“What is the matter with Lois?” asked Miss Dorcas.
“Doctor says she’s threatened with the pneumony and she’s terrible bad off,” said Peggy.
As Miss Margery was not at home, Miss Dorcas herself went with Anne and Honey-Sweet to see the sick child. They walked down the dingy street, took short cuts across vacant lots, passed through the ‘No Thoroughfare’ gate, and followed the straggling path that led to the little brown house.
Their knock at the door was followed by a scrambling and scampering within, and a hoarse wail from Lois. Then a window was raised, a little face peeped out, and a relieved voice said: “’Tain’t the doctor-man. It’s Honey-Sweet’s girl and a lady.”
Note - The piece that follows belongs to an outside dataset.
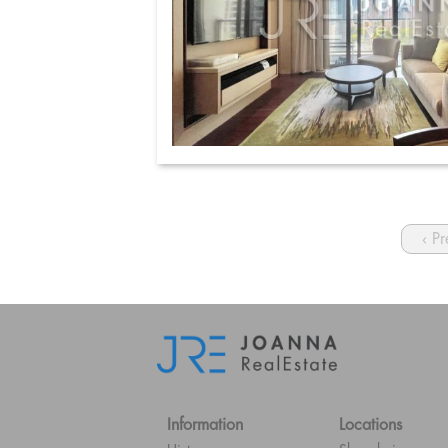
‹ P
Information
Locations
Peggy opened the door. “Come right in,” she said. Then she explained: “We was tryin’ to get Lois back in bed. The doctor says she must stay in bed and she hates it, so she will get up and have a pillow-pallet on the floor.”
There the child was lying, tossing restlessly about, while Mrs. Callahan’s machine rattled away as usual.
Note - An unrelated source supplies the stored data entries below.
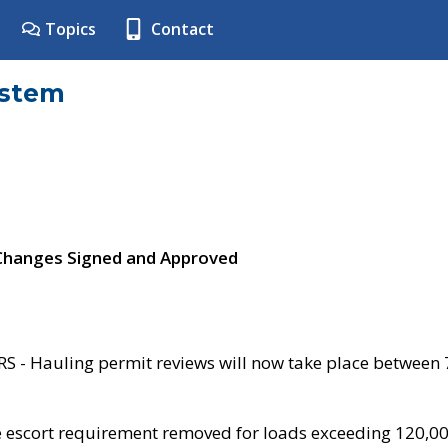
Topics
Contact
ystem
 Changes Signed and Approved
- Hauling permit reviews will now take place between
e escort requirement removed for loads exceeding 120,0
Lois gave a cry of delight when Anne came in with Honey-Sweet. “Pretty sweet Honey!” she exclaimed. “Le’ me kiss her one time.”
“You wait,” said Mrs. Callahan. “That dolly ain’t coming nigh you till you take your dost of medicine. Then I’ll ask the lady to let her lay on the pillow.”
Lois looked inquiringly at Anne.
“Take your medicine like a good girl,” said Honey-Sweet’s little mother, “and I’ll let you hold my baby doll in your own hands.”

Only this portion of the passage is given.